Limit on the Number of Variables for bestglm Function

Question

I am trying to run the bestglm function in R for subset selection and the run fails immediately if I use more than 15 variables in the function. I attached some sample code below (I know these models have far too many variables for this dataset, I am just including these models here as an example):

cars.df = data.frame(mtcars)
cars.df
resp.var = cars.df$mpg

ind.matrix.15 = model.matrix(mpg ~ disp + hp + drat + wt + qsec + vs + am + gear + carb + disp:wt + drat:wt + qsec:am + gear:hp + cyl:disp + drat:gear, data = cars.df)[, -1]
matrix.xy.15 = data.frame(ind.matrix.15, y = as.matrix(resp.var))
bestglm(Xy = matrix.xy.15, family = gaussian(link = 'log'), nvmax = 15)

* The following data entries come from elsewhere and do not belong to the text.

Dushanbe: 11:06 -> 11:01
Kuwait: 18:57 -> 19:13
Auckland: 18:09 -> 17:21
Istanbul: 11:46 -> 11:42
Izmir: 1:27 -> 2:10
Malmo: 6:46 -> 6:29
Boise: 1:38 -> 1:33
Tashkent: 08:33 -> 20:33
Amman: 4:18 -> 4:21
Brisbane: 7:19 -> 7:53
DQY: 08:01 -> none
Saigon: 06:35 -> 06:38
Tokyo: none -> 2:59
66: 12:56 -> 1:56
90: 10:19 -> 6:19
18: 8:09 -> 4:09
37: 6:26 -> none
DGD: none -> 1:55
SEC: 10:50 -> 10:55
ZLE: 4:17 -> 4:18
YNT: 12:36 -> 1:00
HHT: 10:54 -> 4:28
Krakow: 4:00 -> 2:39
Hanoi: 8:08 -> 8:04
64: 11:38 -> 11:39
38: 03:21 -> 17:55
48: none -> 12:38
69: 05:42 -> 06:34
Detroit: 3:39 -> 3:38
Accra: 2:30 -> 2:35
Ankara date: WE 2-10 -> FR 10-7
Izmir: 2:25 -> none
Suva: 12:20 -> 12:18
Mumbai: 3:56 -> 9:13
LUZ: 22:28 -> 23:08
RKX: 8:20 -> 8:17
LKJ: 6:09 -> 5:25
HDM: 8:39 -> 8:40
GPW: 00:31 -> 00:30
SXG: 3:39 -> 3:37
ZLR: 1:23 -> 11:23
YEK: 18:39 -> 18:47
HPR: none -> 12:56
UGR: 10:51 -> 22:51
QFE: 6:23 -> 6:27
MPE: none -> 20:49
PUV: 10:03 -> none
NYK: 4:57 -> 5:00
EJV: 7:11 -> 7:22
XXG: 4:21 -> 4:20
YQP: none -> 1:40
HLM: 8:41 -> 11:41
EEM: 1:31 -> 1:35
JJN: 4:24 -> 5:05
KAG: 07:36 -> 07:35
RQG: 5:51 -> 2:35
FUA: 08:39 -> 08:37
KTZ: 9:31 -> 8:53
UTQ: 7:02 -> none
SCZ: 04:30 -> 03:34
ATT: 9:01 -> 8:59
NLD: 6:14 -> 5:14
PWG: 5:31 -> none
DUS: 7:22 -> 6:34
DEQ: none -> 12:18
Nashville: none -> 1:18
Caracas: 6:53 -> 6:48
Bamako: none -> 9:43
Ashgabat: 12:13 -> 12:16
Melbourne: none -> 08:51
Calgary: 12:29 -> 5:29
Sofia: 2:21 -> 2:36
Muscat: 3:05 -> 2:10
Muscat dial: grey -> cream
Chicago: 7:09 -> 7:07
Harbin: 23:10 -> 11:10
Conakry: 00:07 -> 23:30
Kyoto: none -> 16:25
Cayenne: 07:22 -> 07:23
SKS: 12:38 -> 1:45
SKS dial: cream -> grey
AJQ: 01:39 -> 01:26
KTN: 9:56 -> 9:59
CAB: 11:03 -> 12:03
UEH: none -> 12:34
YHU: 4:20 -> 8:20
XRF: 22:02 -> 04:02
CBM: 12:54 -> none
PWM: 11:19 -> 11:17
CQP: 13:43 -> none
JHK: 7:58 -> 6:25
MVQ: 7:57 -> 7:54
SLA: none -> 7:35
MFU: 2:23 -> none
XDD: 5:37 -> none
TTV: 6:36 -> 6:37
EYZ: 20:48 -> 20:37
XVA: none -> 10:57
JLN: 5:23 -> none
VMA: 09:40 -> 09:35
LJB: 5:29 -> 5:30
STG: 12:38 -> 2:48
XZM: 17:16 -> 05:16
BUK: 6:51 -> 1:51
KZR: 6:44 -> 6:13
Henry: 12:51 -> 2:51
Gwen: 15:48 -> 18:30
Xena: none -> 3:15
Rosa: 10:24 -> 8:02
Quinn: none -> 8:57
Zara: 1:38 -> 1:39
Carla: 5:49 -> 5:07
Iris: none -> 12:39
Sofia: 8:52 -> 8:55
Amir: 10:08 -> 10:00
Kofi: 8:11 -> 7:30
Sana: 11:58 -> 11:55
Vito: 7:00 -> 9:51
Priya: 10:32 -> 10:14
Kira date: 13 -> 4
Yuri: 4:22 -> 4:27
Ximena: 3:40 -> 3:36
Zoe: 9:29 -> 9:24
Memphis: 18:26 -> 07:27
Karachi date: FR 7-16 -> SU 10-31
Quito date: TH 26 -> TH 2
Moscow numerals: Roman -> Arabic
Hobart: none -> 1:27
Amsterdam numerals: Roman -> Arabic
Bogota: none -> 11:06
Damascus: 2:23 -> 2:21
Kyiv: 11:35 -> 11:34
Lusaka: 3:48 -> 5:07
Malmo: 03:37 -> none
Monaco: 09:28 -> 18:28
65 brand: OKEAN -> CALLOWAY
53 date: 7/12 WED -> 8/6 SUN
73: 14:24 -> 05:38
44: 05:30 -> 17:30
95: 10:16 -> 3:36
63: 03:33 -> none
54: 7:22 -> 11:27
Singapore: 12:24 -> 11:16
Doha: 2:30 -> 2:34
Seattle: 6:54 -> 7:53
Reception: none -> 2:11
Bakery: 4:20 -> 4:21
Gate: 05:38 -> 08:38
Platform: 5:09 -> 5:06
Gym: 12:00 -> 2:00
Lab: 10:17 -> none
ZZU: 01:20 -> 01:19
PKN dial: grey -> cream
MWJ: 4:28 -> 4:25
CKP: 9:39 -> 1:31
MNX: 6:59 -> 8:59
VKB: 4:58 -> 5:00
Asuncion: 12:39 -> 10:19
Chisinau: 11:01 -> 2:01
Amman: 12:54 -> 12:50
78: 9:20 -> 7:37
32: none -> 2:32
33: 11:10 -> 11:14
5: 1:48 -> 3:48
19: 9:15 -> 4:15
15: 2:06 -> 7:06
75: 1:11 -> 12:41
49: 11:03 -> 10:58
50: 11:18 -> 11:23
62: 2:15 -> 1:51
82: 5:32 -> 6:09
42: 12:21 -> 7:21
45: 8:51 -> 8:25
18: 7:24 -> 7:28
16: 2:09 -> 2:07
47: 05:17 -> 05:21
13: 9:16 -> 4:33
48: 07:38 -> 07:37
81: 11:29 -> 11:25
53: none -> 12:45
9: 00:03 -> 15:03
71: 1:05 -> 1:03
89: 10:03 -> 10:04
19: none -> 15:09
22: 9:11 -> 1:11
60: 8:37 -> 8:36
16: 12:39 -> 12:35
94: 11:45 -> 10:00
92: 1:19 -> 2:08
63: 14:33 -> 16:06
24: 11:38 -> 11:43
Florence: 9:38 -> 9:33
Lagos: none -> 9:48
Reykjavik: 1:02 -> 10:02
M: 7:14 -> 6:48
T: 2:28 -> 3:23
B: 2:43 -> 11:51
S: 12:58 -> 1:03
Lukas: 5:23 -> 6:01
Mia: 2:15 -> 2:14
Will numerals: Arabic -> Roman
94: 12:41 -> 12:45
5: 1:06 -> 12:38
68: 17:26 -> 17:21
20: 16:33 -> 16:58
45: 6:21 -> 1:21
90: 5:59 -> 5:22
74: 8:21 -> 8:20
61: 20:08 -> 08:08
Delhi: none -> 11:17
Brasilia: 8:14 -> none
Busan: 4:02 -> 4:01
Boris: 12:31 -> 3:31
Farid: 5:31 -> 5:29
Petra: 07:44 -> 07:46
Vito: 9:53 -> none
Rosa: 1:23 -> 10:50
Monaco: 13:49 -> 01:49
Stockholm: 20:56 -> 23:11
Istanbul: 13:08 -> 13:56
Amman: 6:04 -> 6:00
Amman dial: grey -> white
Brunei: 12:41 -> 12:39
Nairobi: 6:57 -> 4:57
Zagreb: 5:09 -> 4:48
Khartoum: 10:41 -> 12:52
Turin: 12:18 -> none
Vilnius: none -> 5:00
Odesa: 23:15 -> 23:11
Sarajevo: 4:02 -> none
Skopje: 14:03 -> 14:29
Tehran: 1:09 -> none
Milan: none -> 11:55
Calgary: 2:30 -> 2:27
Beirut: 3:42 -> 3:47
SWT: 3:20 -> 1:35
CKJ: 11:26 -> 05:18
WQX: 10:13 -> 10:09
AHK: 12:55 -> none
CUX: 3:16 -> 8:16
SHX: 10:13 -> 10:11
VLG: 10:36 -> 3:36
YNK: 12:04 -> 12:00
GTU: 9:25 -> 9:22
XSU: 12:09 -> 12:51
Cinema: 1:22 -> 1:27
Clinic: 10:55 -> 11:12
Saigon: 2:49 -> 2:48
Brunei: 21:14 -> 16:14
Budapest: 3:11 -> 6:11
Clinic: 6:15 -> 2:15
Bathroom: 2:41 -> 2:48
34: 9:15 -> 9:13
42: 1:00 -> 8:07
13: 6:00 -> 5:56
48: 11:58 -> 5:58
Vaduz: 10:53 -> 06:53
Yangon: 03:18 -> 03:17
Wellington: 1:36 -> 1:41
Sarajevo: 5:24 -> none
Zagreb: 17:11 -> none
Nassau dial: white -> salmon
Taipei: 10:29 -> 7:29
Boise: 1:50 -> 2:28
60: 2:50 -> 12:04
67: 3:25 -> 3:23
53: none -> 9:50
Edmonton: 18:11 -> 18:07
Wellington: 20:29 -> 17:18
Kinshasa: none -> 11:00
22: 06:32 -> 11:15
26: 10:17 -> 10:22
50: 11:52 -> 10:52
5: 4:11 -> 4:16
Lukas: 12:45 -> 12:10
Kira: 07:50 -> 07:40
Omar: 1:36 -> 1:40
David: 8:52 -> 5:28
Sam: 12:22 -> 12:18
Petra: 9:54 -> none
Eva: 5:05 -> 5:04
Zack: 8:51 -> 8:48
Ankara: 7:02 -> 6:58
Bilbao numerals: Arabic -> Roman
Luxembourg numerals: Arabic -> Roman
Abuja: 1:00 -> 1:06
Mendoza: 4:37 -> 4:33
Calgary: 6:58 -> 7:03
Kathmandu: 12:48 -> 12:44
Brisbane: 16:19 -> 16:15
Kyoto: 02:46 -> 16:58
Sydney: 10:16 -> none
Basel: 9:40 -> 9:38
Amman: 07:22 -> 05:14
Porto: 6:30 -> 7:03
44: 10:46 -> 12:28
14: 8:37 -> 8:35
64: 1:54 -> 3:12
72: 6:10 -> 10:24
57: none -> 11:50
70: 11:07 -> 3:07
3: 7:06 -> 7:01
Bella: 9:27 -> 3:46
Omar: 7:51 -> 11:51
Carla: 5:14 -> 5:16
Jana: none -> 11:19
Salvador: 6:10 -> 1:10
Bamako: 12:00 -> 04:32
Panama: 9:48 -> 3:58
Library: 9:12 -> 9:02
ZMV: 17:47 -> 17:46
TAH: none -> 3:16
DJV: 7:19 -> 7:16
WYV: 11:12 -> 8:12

ind.matrix.16 = model.matrix(mpg ~ disp + hp + drat + wt + qsec + vs + am + gear + carb + disp:wt + drat:wt + qsec:am + gear:hp + cyl:disp + drat:gear + disp:hp, data = cars.df)[, -1]
matrix.xy.16 = data.frame(ind.matrix.16, y = as.matrix(resp.var))
bestglm(Xy = matrix.xy.16, family = gaussian(link = 'log'), nvmax = 16)

The first bestglm function runs fine, but when I add an additional variable for a total of 16 features, the second bestglm function instantly produces this error message: p = 16. must be <= 15 for GLM.

Changing the method argument to a simpler algorithm such as backward rather than the default exhaustive does not make the error go away.

Is this just a limitation of the bestglm function, or is there an argument I can change to allow more than 15 features.

The error message indicates you can fit 15 terms to `bestglm` ([here](https://github.com/cran/bestglm/blob/9a9e26a7fc41dcb3049f0a23d31812faea38e8e2/R/bestglm.R#L196)). I wonder what would changing `RequireFullEnumerationQ` do... — Roman Luštrik, Nov 15 '20 at 21:16
Interesting, thank you for linking the code. It looks like the code defaults to the leaps library if the `family = gaussian`, there are no factors with more than 2 levels, and `RequireFullEnumerationQ = FALSE` (default). If any of those are false, it looks like the function requires 15 or less variables, regardless if `method != exhaustive`. This is rather unfortunate, but I guess it is just a limitation of the function. — eschu, Nov 15 '20 at 22:07

Ben Bolker · Accepted Answer · 2020-11-15T22:15:16.170

As @RomanLuštrik says, this is a hard-coded constraint in bestglm, presumably because 15 predictors means there are 2^15 = 32768 candidate models, and one has to stop somewhere ... as far as I can see there is no way around this constraint when running a GLM. (Roman's suggestion of RequireFullEnumerationQ=FALSE doesn't work, because the leaps-and-bound algorithm is only available for linear models, not GLMs.)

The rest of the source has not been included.